O acordo de dívidas rurais, sancionado em maio, prevê a renegociação de passivos de produtores que tiveram perdas por seca ou preços baixos. O texto original, proposto pelo governo, foi alterado no Congresso para incluir mais categorias. "Foi o melhor para o país porque evita execuções, mantém o homem no campo e garante segurança alimentar", disse Alcolumbre (Agência Senado, mai/2026).

A declaração de Alcolumbre surge em meio a um debate acalorado. Enquanto associações de produtores comemoram, críticos apontam que o acordo pode onerar o Tesouro. O senador rebateu: "Nós negociamos com responsabilidade fiscal. O impacto é menor do que deixar propriedades improdutivas."

### Como funciona o acordo de dívidas rurais

O pacote permite que produtores com dívidas vencidas até 2024 possam renegociar em até 15 anos, com carência de 2 anos e descontos de até 40% sobre multas e juros. Para acessar, é preciso comprovar perda de pelo menos 30% da renda nos últimos 3 anos.

- Quem pode aderir: agricultores familiares (Pronaf), médios produtores (Pronamp) e demais pessoas físicas e jurídicas.
- Descontos: até 40% em multas e juros para pagamento à vista; parcelamento com juros de 4% ao ano.
- Prazo: até 15 anos, com 2 anos de carência.
- Garantia: a dívida pode ser quitada com entrega de grãos (soja, milho) em alguns casos.

O acordo é gerido pelo Banco do Brasil e Caixa Econômica Federal, que já abriram canais de negociação.

### Quem ganha com o acordo

Segundo o Ministério da Agricultura, cerca de 1,2 milhão de produtores podem ser beneficiados. A maior parte está no Nordeste, onde a seca dos últimos anos comprometeu safras. O acordo também vale para produtores do Sul, afetados por chuvas excessivas.

Alcolumbre destacou que o texto final foi construído com diálogo. "Nós ouvimos os bancos, os produtores e o governo. O resultado é equilibrado." A declaração ecoa o sentimento de entidades como a CNA (Confederação da Agricultura e Pecuária), que classificou o acordo como "histórico" renegociação de dívidas rurais 2026.

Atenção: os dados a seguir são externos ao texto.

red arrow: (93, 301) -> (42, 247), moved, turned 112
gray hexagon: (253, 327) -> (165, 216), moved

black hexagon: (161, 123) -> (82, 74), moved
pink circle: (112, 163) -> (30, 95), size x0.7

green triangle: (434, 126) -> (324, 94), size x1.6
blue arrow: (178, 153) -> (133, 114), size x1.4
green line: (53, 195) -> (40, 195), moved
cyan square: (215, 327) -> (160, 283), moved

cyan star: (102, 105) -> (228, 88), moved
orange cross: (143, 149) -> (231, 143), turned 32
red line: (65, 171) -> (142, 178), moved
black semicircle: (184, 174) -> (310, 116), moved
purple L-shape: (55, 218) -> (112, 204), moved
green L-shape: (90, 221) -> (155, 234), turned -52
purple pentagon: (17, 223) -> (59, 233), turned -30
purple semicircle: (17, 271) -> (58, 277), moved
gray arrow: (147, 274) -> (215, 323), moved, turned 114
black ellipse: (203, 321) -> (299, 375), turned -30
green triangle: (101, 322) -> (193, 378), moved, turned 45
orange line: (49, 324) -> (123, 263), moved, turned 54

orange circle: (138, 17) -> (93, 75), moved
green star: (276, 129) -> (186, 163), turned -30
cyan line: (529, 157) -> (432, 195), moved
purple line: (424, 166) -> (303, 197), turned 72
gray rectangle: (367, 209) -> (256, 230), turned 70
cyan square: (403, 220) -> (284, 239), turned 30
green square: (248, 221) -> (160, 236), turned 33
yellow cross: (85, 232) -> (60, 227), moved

### Críticas e contrapontos

Nem todo mundo aplaudiu. Especialistas em contas públicas alertam que o alongamento de prazos pode pressionar o orçamento de 2027. O senador Randolfe Rodrigues (Rede-AP) votou contra, argumentando que o texto "abre brecha para caloteiros".

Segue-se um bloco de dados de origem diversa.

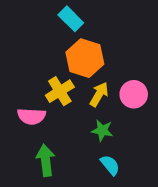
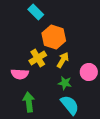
cyan rectangle: (71, 19) -> (36, 12), moved
pink circle: (134, 94) -> (89, 72), moved
cyan semicircle: (110, 165) -> (70, 105), size x1.5

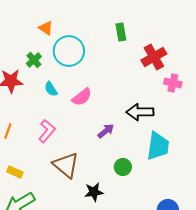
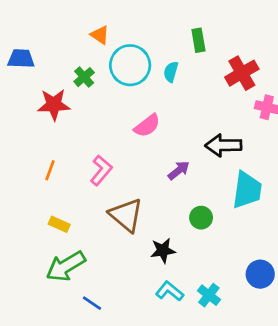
cyan semicircle: (51, 89) -> (171, 72), moved, turned 49

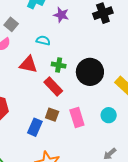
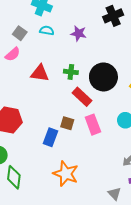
purple star: (61, 15) -> (78, 33), moved
cyan semicircle: (43, 40) -> (47, 31), moved
red rectangle: (53, 87) -> (82, 97), moved

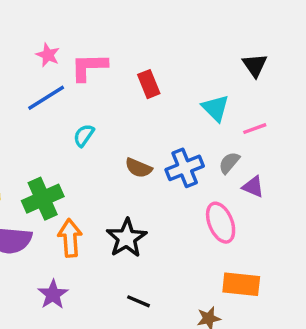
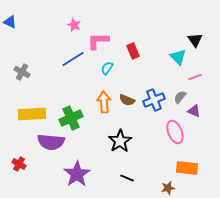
pink star: (48, 55) -> (74, 25), moved
cyan triangle: (215, 108) -> (178, 57), moved
cyan semicircle: (84, 135) -> (107, 68), moved
orange arrow: (70, 238) -> (104, 102), moved
purple star: (53, 294) -> (77, 174), size x1.5

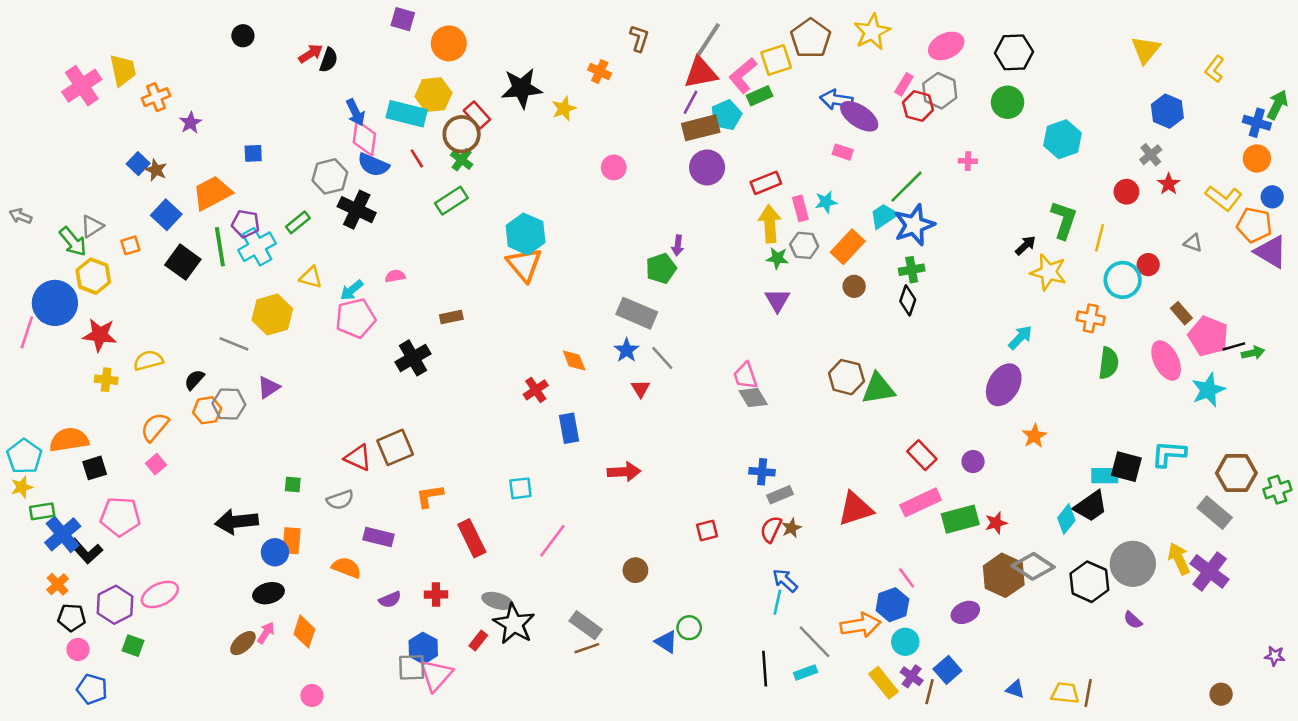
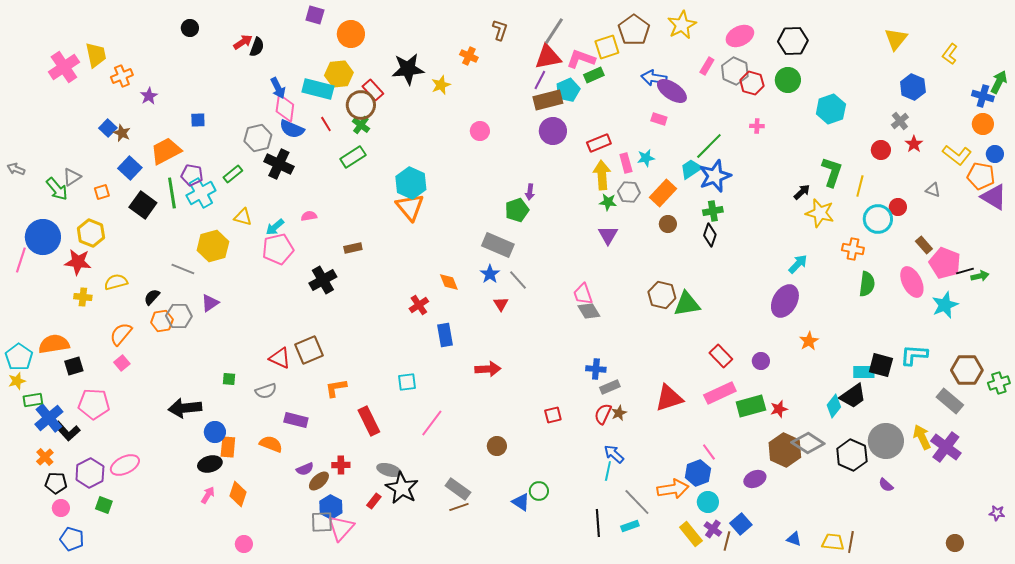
pink L-shape: (743, 75) -> (581, 59), turned 60
red hexagon: (918, 106) -> (752, 83), moved
yellow hexagon: (93, 276) -> (91, 233), moved
orange rectangle: (292, 541) -> (228, 447), moved
brown ellipse: (243, 643) -> (319, 481), moved

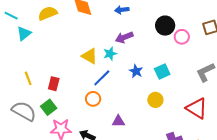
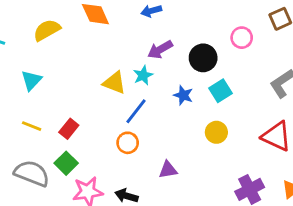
black circle: (165, 26) -> (203, 58), moved
cyan triangle: (24, 33) -> (31, 80), moved
yellow line: (28, 78) -> (32, 126), turned -40
red rectangle: (54, 84) -> (69, 129), turned 32

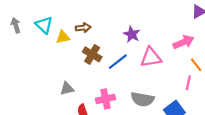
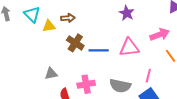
purple star: (132, 34) -> (127, 13), moved
blue line: (118, 62) -> (99, 50), turned 36
pink line: (188, 83) -> (148, 76), moved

Alcolumbre respondeu: "Nós não estamos perdoando dívida, estamos dando prazo. O produtor paga, mas com condições para não quebrar." Dados do Banco Central indicam que o estoque de crédito rural com atraso acima de 90 dias caiu 15% após o anúncio do acordo (BC, maio/2026).

### O que muda na prática

Para o produtor, o principal ganho é a redução da pressão imediata. Em vez de ter a terra penhorada, ele pode continuar produzindo. Para a economia, evita-se um colapso no agronegócio, que responde por cerca de 25% do PIB.

"Nós estamos falando de segurança jurídica", disse Alcolumbre. "O produtor precisa saber que, se houver crise, o Estado não vai virar as costas." A fala do senador reflete a aposta do governo em manter o agronegócio como motor da economia.

### Perguntas Frequentes

### O que Davi Alcolumbre disse sobre o acordo de dívidas rurais?

Ele afirmou que "foi o melhor para o país", destacando que a medida evita execuções e mantém produtores no campo.

### Quem pode aderir ao acordo de dívidas rurais?

Agricultores familiares (Pronaf), médios produtores (Pronamp) e demais pessoas físicas e jurídicas com dívidas vencidas até 2024 e perda de renda comprovada.

### Quais os prazos do acordo?

Até 15 anos para pagamento, com 2 anos de carência e descontos de até 40% sobre multas e juros.

### O acordo tem impacto fiscal?

Sim, o alongamento de prazos pode pressionar o orçamento, mas o governo argumenta que o custo é menor do que o colapso do setor.

### Como aderir ao acordo?

Basta procurar o Banco do Brasil ou a Caixa Econômica Federal com documentos que comprovem a dívida e a perda de renda.